Introduction

This is the second in a two-part series of Tidyverse workshops. In the last one, which you can see here, we looked at three main topics:

  • Getting data in and out of R

  • Tidying columns (including reordering, renaming, adding, removing, and modifying)

  • Filtering

These are very important things you should be relatively comfortable with, regardless of what you use R for. They’re also relatively easy topics for you to grasp because, for the most part, you probably know how to do them just as well in Excel. In fact, you might be wondering why bother learning R and tidyverse functions when they can just do what Excel does…

Today’s workshop covers some more advanced topics that are a little more difficult to conceptualize and, crucially, are much more difficult to do in Excel. In fact, I don’t know if Excel can even do some of the stuff that we’ll be learning today—and we’ll be able to do it in just one line of code! The three main topics are merging, summarizing, and reshaping your data. It took me a while to get the hang of them, but boy once you do they sure are some sweet skills to have up your sleeve.

As always, before we get into anything, let’s load the tidyverse package.

library(tidyverse)

Data

While I generally never watch sporting events, for some reason I go crazy during the Olympics and watch way more than I should. Given that the Winter Olympics just ended, I thought we could take a look at data from previous Winter Olympics. Today we’ll work with data from all the Winter Olympics from the first one in 1924 until the second most recent one in Sochi in 2014. This data was originally downloaded from Kaggle.com and then I modified it a little bit to make it appropriate for this workshop.

The data is stored in three separate spreadsheets, which you can download directly from my website using the links below.

The first is a spreadsheet of all the events that occurred each year. It contains the following columns:

  1. Year: The year the event took place. Some events have been discontinued and others added, so the list of specific events changes from year to year. For example, Military patrol ended in 1948 while mixed doubles curling was added in 2018.

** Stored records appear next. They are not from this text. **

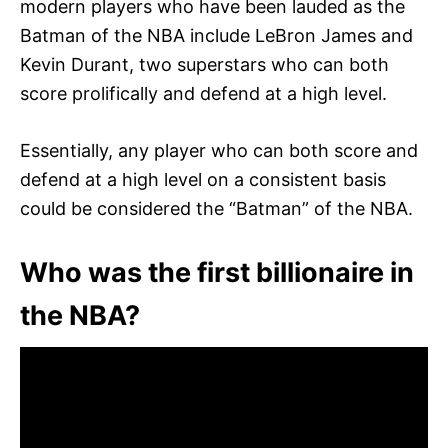
modern players who have been lauded as the
Batman of the NBA include LeBron James and
Kevin Durant, two superstars who can both
score prolifically and defend at a high level.
Essentially, any player who can both score and
defend at a high level on a consistent basis
could be considered the “Batman” of the NBA.
Who was the first billionaire in
the NBA?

  2. Sport: The broad terms for the different sports in the games (Biathlon, Bobsleigh, Curling, Ice Hockey, Luge, Skating, and Skiing)

  3. Discipline: A more narrow term within each sport. For example, Skeleton and Bobsleigh are disciplines within the sport Bobsleigh, or Figure Skating, Short Track Speed Skating, and Speed Skating are disciplines within the sport Skating.

  4. Event: The name of the specific event that an athlete can medal in. So within the Figure Skating discipline, there are four events: Ice Dancing, Individual, Pairs, and Team.

Unfortunately, with the data that I could find, I don’t have information on mixed events, such as Mixed Curling or Mixed Relay Biathlon, which have both men and women on a team. However, this can mostly be inferred by the gender of the athlete and the name of the event, which tend of have the word mixed in it (Mixed Relay Biathlon).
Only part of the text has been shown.